Notícias

Está esperando o quê para se render à nuvem?


Muito
tem se falado sobre os prós e contras do armazenamento na nuvem. Cloud
computing,
que um tempo atrás era um termo, muitas vezes, mal entendido pelas
empresas, hoje se mostra um modelo altamente viável e vantajoso para o
ambiente corporativo, independente do tamanho da companhia. Estamos
ainda na fase de amadurecimento do conceito, com parte
das empresas fazendo suas primeiras experiências em cloud. Estimo que
cerca de ¼ das empresas estejam neste estágio, com algum tipo de serviço
ou solução hospedado na nuvem. E acredito que haverá uma transição
neste cenário para um nível mais maduro de adoção
a partir de 2014.
Apesar
de quase metade do mercado estar familiarizado com o termo, apenas 20% entende claramente como funciona. Um percentual ainda tímido,
levando-se em consideração a discussão e a repercussão que o conceito
tem gerado no mercado enquanto tendência. Talvez este baixo índice de
entendimento esteja diretamente ligado às especulações
quanto à segurança: será que os dados da minha empresa estarão
protegidos na nuvem ou serão expostos? Por isso, acho de extrema importância esclarecer todos os pontos.
Num
futuro próximo, a nuvem híbrida (misto de pública e privada) dominará o
mercado.
Mas para que você acompanhe o avanço do mercado na mesma velocidade com
que a tecnologia se modifica, é imprescindível que entenda a diferença
entre estes modelos. Arrisco dizer que cerca de 60% das empresas
brasileiras ainda se confundem de alguma forma
ao abordar o assunto.
Existem
três tipos de adoção de cloud computing: a pública, a privada e a
híbrida.

A pública é desenvolvida para um mercado específico (não para uma única
empresa), está aberta a um vasto e irrestrito universo de potenciais
usuários, os recursos são compartilhados entre um grupo de empresas (com
privacidade e segurança) e a customização é
limitada.

Já a privada é desenvolvida com acesso restrito para uma única
empresa, é passível de personalização, os recursos são compartilhados
internamente, pode estar hospedada dentro ou fora da empresa e a área de
TI é o vendor deste serviço para os usuários.

A híbrida é a criação de uma solução com uma parte dos sistemas rodando
em equipamentos dedicados e a outra entregue através da nuvem pública.
Cabe à área de estratégia de negócios definir quais informações estarão
distribuídas entre as nuvens.

Outro
ponto relevante a se observar são os modelos de entrega, todos cobrados
como serviço.

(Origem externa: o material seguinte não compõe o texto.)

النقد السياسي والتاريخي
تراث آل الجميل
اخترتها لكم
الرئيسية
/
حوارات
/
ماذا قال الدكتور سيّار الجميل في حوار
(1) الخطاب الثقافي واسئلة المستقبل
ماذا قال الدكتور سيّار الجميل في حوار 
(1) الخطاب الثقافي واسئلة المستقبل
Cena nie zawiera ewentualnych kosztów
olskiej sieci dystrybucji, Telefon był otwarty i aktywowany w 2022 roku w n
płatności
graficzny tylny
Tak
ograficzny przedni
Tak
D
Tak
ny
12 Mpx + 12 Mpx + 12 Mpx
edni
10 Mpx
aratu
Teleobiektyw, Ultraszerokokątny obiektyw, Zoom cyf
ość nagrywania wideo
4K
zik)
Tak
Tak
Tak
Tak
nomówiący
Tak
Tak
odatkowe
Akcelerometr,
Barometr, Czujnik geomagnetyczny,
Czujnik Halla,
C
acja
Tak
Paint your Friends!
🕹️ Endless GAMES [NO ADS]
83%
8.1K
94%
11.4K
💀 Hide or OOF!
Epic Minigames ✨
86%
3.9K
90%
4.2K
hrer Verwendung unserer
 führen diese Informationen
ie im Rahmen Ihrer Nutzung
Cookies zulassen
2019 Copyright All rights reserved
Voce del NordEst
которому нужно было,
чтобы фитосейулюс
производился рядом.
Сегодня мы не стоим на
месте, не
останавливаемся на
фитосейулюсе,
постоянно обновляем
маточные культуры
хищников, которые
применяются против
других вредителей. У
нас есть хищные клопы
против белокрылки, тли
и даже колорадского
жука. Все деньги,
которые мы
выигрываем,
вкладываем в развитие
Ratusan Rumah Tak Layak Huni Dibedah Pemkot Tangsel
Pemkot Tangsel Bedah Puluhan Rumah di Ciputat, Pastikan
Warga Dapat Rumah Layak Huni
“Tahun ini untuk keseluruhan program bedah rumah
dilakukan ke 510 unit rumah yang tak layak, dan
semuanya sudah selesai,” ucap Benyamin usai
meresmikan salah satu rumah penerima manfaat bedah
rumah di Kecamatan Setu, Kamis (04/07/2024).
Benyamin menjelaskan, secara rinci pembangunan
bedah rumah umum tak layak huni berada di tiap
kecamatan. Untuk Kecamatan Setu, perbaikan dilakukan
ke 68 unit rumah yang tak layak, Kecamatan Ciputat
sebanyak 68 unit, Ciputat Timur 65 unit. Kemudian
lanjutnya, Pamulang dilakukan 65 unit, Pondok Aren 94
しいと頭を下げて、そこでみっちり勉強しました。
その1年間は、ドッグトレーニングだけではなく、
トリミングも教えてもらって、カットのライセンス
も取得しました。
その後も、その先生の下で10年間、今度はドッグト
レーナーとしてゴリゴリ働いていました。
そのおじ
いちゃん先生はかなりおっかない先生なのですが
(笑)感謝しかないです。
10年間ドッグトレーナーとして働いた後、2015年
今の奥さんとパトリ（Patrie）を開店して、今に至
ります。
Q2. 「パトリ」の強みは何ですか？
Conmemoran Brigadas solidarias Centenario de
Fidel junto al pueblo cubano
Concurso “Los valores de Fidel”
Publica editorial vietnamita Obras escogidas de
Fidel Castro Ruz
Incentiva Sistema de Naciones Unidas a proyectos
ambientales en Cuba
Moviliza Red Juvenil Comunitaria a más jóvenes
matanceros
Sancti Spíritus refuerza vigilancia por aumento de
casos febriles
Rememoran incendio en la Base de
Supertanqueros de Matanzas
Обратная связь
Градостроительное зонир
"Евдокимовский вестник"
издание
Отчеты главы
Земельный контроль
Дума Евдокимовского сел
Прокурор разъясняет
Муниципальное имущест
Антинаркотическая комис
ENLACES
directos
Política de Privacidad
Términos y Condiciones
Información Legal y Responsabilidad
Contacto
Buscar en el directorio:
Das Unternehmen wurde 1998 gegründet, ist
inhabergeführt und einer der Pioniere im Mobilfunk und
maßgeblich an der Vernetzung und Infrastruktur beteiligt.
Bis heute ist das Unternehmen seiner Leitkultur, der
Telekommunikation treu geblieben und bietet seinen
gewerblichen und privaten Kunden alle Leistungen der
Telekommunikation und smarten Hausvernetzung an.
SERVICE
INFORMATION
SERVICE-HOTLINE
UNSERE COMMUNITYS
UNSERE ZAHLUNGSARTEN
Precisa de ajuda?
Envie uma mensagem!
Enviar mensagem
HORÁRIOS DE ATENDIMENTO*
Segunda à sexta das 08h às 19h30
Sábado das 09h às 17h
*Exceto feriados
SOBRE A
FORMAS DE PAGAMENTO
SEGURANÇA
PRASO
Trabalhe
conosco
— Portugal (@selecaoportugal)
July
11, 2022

Estamos na era da tecnologia como serviço, no qual os
contratos são cobrados sob demanda. Desde software e infraestrutura até
programação e processos de negócios podem ser contratados como serviço.
É
essencial que, após o pleno entendimento do conceito e das formas de
contratação,
haja um planejamento estratégico das etapas de adoção para que a
iniciativa tenha um resultado eficaz.

Entre os principais benefícios da
computação em nuvem, eu apontaria a flexibilidade que a empresa passa a
ter para crescer seus negócios de acordo com o aumento
da demanda. E aqui falamos de qualquer empresa, desde um pequeno
supermercado até uma operadora de telecom.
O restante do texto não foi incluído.